→ **What you need to do**:
Start at the line in the entries below that contains "la magie de la scène est une", stop at the line that contains "utilisant la musique comme support", and output exactly the lines in that span, both ends included.

→ **Dataset records**:
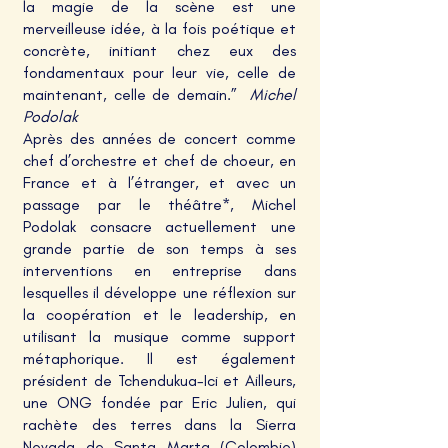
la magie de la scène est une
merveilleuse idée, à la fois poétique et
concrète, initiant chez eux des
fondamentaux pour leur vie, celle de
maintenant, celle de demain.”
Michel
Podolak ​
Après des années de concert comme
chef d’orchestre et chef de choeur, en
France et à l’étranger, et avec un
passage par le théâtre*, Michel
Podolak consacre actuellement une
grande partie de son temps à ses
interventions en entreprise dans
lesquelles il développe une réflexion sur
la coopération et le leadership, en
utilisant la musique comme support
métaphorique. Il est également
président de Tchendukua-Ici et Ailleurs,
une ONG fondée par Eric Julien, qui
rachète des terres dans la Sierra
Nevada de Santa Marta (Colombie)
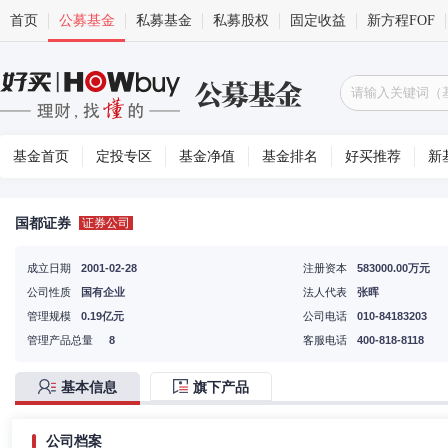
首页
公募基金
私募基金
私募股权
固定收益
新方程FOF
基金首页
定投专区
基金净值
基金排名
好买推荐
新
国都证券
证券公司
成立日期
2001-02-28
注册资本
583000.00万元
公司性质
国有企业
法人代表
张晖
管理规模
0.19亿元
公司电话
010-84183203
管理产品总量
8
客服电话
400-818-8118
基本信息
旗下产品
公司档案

---

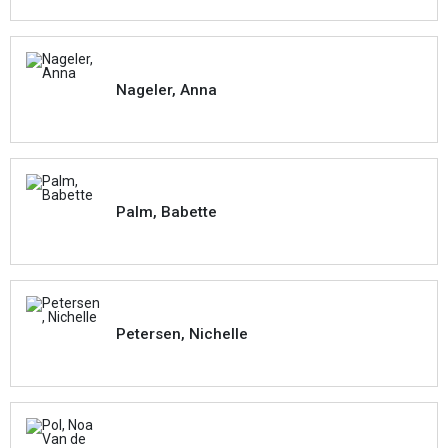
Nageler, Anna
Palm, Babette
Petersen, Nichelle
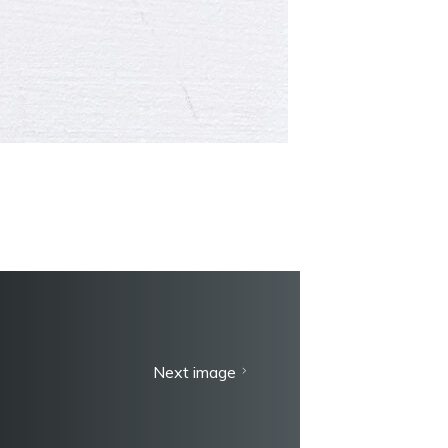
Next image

→ **Completed exercise**:
la magie de la scène est une
merveilleuse idée, à la fois poétique et
concrète, initiant chez eux des
fondamentaux pour leur vie, celle de
maintenant, celle de demain.”
Michel
Podolak ​
Après des années de concert comme
chef d’orchestre et chef de choeur, en
France et à l’étranger, et avec un
passage par le théâtre*, Michel
Podolak consacre actuellement une
grande partie de son temps à ses
interventions en entreprise dans
lesquelles il développe une réflexion sur
la coopération et le leadership, en
utilisant la musique comme support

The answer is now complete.